» EXERCISE REQUIREMENTS
Leave every image out, and print the remaining lines below exactly.

== INPUT MATERIAL ==

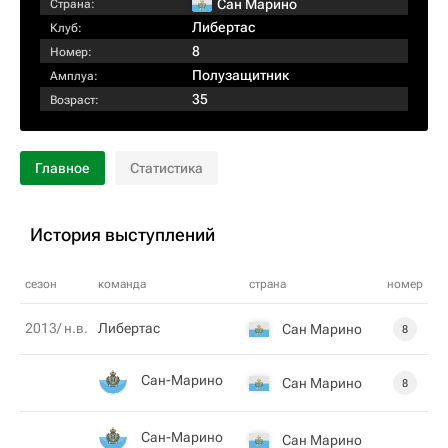
Сан Марино
Страна:
Либертас
Клуб:
8
Номер:
Полузащитник
Амплуа:
35
Возраст:
Главное
Статистика
История выступлений
сезон
команда
страна
номер
2013/ н.в.
Либертас
Сан Марино
8
Сан-Марино
Сан Марино
8
Сан-Марино
Сан Марино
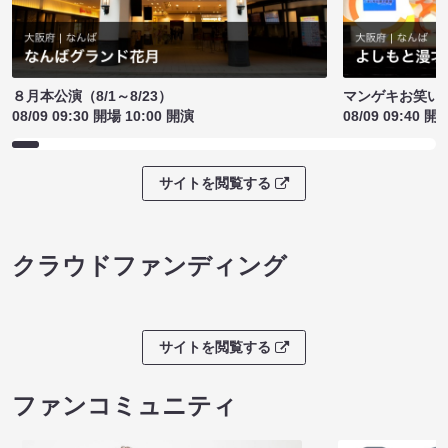
８月本公演（8/1～8/23）
マンゲキお笑い
08/09 09:30 開場 10:00 開演
08/09 09:40 開
サイトを閲覧する
クラウドファンディング
サイトを閲覧する
ファンコミュニティ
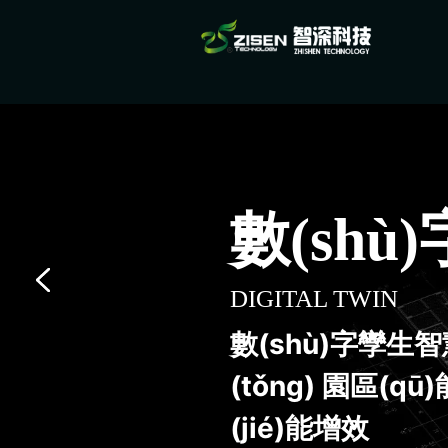
數(shù
DIGITAL TWIN
數(shù)字孿生
(tǒng) 園區(qū
(jié)能增效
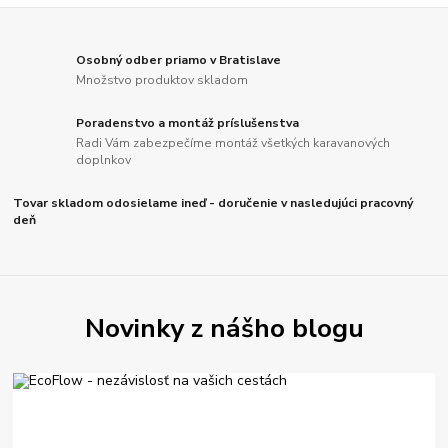
Osobný odber priamo v Bratislave
Množstvo produktov skladom
Poradenstvo a montáž príslušenstva
Radi Vám zabezpečíme montáž všetkých karavanových
doplnkov
Tovar skladom odosielame ineď - doručenie v nasledujúci pracovný
deň
Novinky z nášho blogu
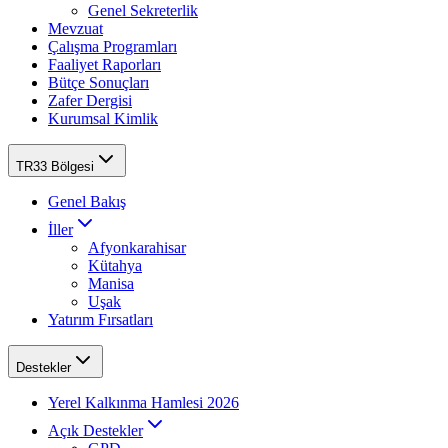
Genel Sekreterlik
Mevzuat
Çalışma Programları
Faaliyet Raporları
Bütçe Sonuçları
Zafer Dergisi
Kurumsal Kimlik
TR33 Bölgesi
Genel Bakış
İller
Afyonkarahisar
Kütahya
Manisa
Uşak
Yatırım Fırsatları
Destekler
Yerel Kalkınma Hamlesi 2026
Açık Destekler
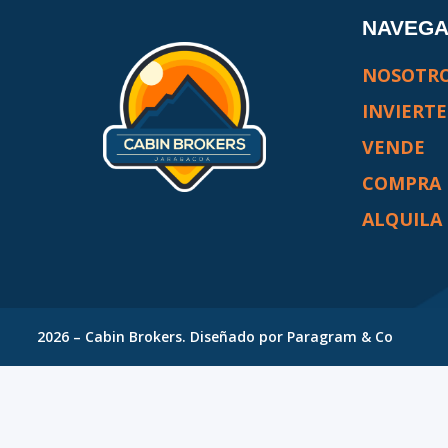
NAVEG
NOSOTR
INVIERTE
VENDE
COMPRA
ALQUILA
2026
–
Cabin Brokers
. Diseñado por
Paragram & Co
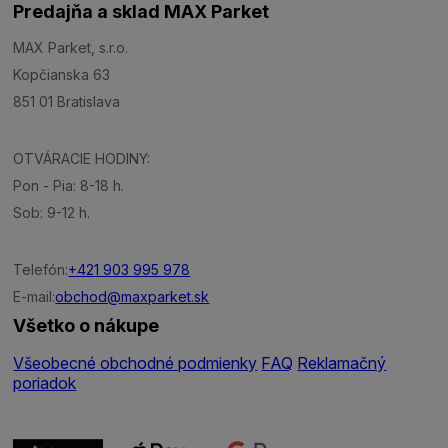
Predajňa a sklad MAX Parket
MAX Parket, s.r.o.
Kopčianska 63
851 01 Bratislava
OTVÁRACIE HODINY:
Pon - Pia: 8-18 h.
Sob: 9-12 h.
Telefón:
+421 903 995 978
E-mail:
obchod@maxparket.sk
Všetko o nákupe
Všeobecné obchodné podmienky
FAQ
Reklamačný
poriadok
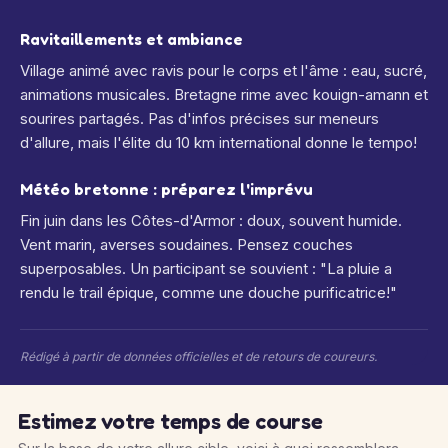
Ravitaillements et ambiance
Village animé avec ravis pour le corps et l'âme : eau, sucré,
animations musicales. Bretagne rime avec kouign-amann et
sourires partagés. Pas d'infos précises sur meneurs
d'allure, mais l'élite du 10 km international donne le tempo!
Météo bretonne : préparez l'imprévu
Fin juin dans les Côtes-d'Armor : doux, souvent humide.
Vent marin, averses soudaines. Pensez couches
superposables. Un participant se souvient : "La pluie a
rendu le trail épique, comme une douche purificatrice!"
Rédigé à partir de données officielles et de retours de coureurs.
Estimez votre temps de course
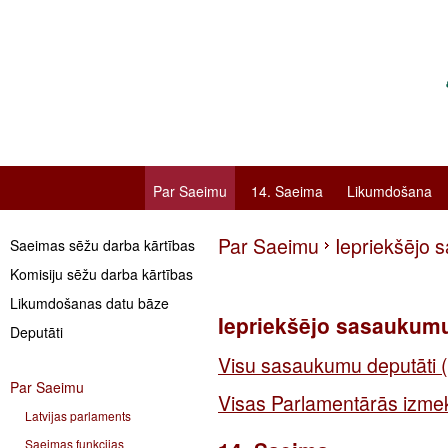
Par Saeimu
14. Saeima
Likumdošana
Par Saeimu
Iepriekšējo 
Saeimas sēžu darba kārtības
Komisiju sēžu darba kārtības
Likumdošanas datu bāze
Iepriekšējo sasaukumu
Deputāti
Visu sasaukumu deputāti (
Par Saeimu
Visas Parlamentārās izmek
Latvijas parlaments
Saeimas funkcijas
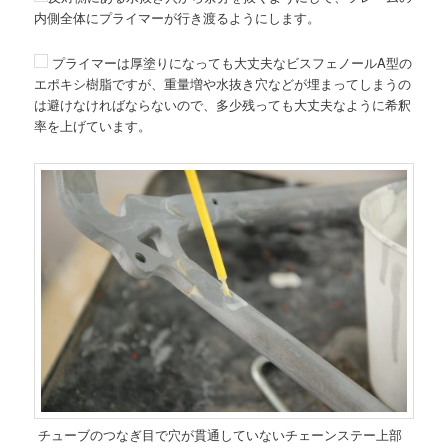
内側全体にプライマーが行き渡るようにします。
プライマーは厚塗りになっても大丈夫なビスフェノールA型の
エポキシ樹脂ですが、重量増や水抜き穴などが埋まってしまうの
は避けなければならないので、多少残っても大丈夫なように希釈
率を上げています。
チューブのつなぎ目で穴が貫通していないチェーンステー上部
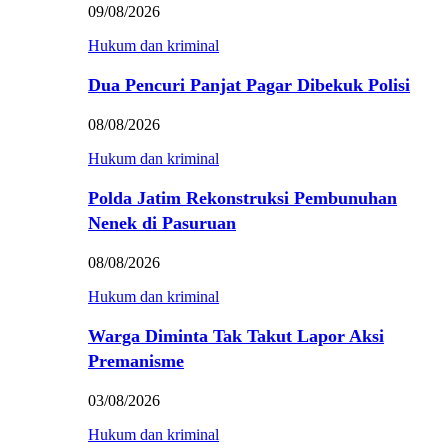
09/08/2026
Hukum dan kriminal
Dua Pencuri Panjat Pagar Dibekuk Polisi
08/08/2026
Hukum dan kriminal
Polda Jatim Rekonstruksi Pembunuhan
Nenek di Pasuruan
08/08/2026
Hukum dan kriminal
Warga Diminta Tak Takut Lapor Aksi
Premanisme
03/08/2026
Hukum dan kriminal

===

» SOLUTION TO THIS TASK
Сан Марино
Страна:
Либертас
Клуб:
8
Номер:
Полузащитник
Амплуа:
35
Возраст:
Главное
Статистика
История выступлений
сезон
команда
страна
номер
2013/ н.в.
Либертас
Сан Марино
8
Сан-Марино
Сан Марино
8
Сан-Марино
Сан Марино
８月本公演（8/1～8/23）
マンゲキお笑い
08/09 09:30 開場 10:00 開演
08/09 09:40 開
サイトを閲覧する
クラウドファンディング
サイトを閲覧する
ファンコミュニティ
數(shù
DIGITAL TWIN
數(shù)字孿生
(tǒng) 園區(qū
(jié)能增效
Osobný odber priamo v Bratislave
Množstvo produktov skladom
Poradenstvo a montáž príslušenstva
Radi Vám zabezpečíme montáž všetkých karavanových
doplnkov
Tovar skladom odosielame ineď - doručenie v nasledujúci pracovný
deň
Novinky z nášho blogu
Genel Sekreterlik
Mevzuat
Çalışma Programları
Faaliyet Raporları
Bütçe Sonuçları
Zafer Dergisi
Kurumsal Kimlik
TR33 Bölgesi
Genel Bakış
İller
Afyonkarahisar
Kütahya
Manisa
Uşak
Yatırım Fırsatları
Destekler
Yerel Kalkınma Hamlesi 2026
Açık Destekler
NAVEG
NOSOTR
INVIERTE
VENDE
COMPRA
ALQUILA
2026
–
Cabin Brokers
. Diseñado por
Paragram & Co
Predajňa a sklad MAX Parket
MAX Parket, s.r.o.
Kopčianska 63
851 01 Bratislava
OTVÁRACIE HODINY:
Pon - Pia: 8-18 h.
Sob: 9-12 h.
Telefón:
+421 903 995 978
E-mail:
obchod@maxparket.sk
Všetko o nákupe
Všeobecné obchodné podmienky
FAQ
Reklamačný
poriadok
Ravitaillements et ambiance
Village animé avec ravis pour le corps et l'âme : eau, sucré,
animations musicales. Bretagne rime avec kouign-amann et
sourires partagés. Pas d'infos précises sur meneurs
d'allure, mais l'élite du 10 km international donne le tempo!
Météo bretonne : préparez l'imprévu
Fin juin dans les Côtes-d'Armor : doux, souvent humide.
Vent marin, averses soudaines. Pensez couches
superposables. Un participant se souvient : "La pluie a
rendu le trail épique, comme une douche purificatrice!"
Rédigé à partir de données officielles et de retours de coureurs.
Estimez votre temps de course
Par Saeimu
14. Saeima
Likumdošana
Par Saeimu
Iepriekšējo 
Saeimas sēžu darba kārtības
Komisiju sēžu darba kārtības
Likumdošanas datu bāze
Iepriekšējo sasaukumu
Deputāti
Visu sasaukumu deputāti (
Par Saeimu
Visas Parlamentārās izmek
Latvijas parlaments
Saeimas funkcijas
内側全体にプライマーが行き渡るようにします。
プライマーは厚塗りになっても大丈夫なビスフェノールA型の
エポキシ樹脂ですが、重量増や水抜き穴などが埋まってしまうの
は避けなければならないので、多少残っても大丈夫なように希釈
率を上げています。
チューブのつなぎ目で穴が貫通していないチェーンステー上部
09/08/2026
Hukum dan kriminal
Dua Pencuri Panjat Pagar Dibekuk Polisi
08/08/2026
Hukum dan kriminal
Polda Jatim Rekonstruksi Pembunuhan
Nenek di Pasuruan
08/08/2026
Hukum dan kriminal
Warga Diminta Tak Takut Lapor Aksi
Premanisme
03/08/2026
Hukum dan kriminal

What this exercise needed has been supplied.